Prompt: Provide the number of lines in the entries below containing "para", with no further words.

Records from a dataset
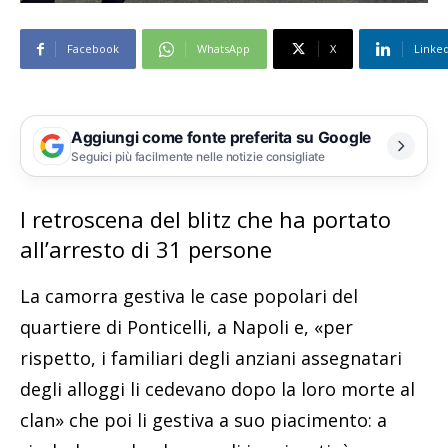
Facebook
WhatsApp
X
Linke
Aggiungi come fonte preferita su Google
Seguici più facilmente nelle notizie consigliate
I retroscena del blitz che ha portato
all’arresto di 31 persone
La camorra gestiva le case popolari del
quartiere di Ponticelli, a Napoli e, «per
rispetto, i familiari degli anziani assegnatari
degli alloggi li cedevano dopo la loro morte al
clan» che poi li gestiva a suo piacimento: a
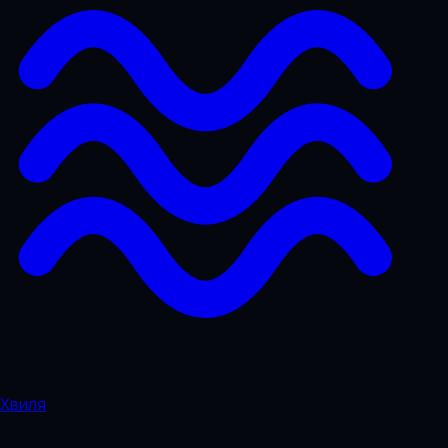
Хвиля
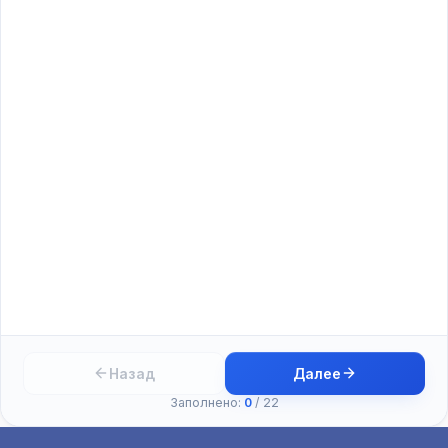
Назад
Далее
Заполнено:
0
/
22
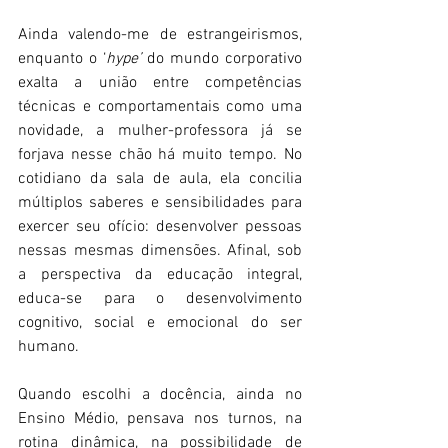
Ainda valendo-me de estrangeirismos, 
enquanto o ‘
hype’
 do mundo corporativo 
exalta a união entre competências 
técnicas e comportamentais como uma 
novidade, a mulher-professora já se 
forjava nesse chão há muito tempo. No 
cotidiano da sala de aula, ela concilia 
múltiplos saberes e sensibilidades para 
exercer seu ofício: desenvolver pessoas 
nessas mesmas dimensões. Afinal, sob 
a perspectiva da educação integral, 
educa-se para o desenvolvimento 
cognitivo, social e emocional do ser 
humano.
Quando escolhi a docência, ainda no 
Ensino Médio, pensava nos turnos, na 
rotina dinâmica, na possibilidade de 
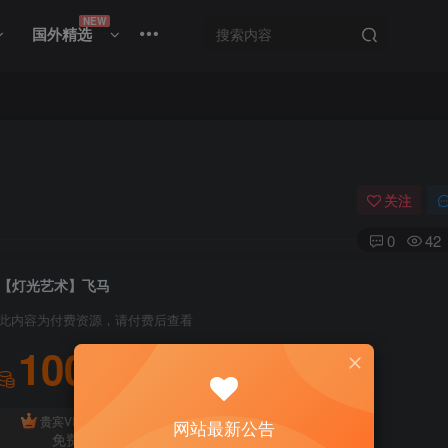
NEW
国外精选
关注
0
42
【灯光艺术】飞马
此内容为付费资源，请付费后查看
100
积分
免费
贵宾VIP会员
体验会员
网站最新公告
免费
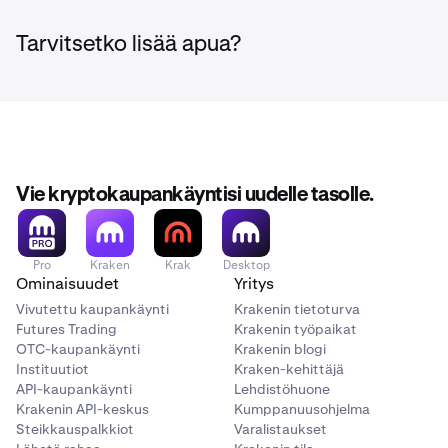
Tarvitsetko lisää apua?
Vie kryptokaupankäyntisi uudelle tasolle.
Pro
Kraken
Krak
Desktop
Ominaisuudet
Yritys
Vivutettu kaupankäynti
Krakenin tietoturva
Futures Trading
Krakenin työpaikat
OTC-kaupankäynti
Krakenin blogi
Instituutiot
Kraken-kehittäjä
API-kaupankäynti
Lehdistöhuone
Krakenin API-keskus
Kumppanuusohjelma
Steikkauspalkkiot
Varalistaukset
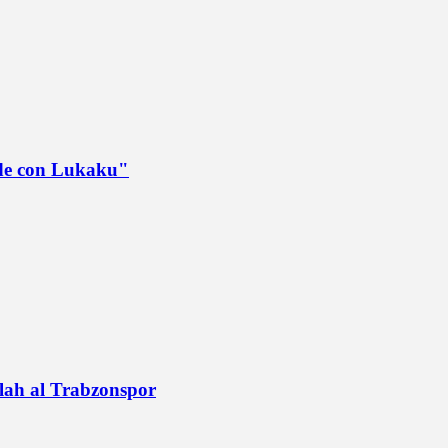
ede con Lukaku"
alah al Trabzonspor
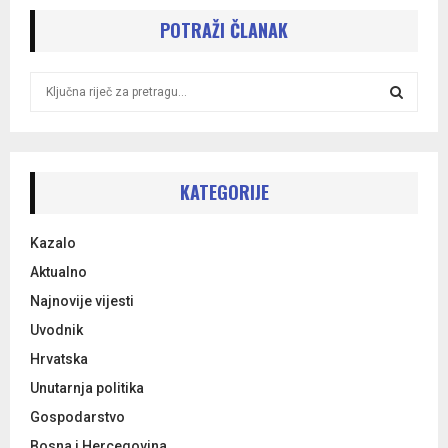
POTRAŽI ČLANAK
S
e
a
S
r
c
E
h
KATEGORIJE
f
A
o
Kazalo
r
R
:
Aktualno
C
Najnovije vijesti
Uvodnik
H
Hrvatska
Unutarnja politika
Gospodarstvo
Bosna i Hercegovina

Task result: 2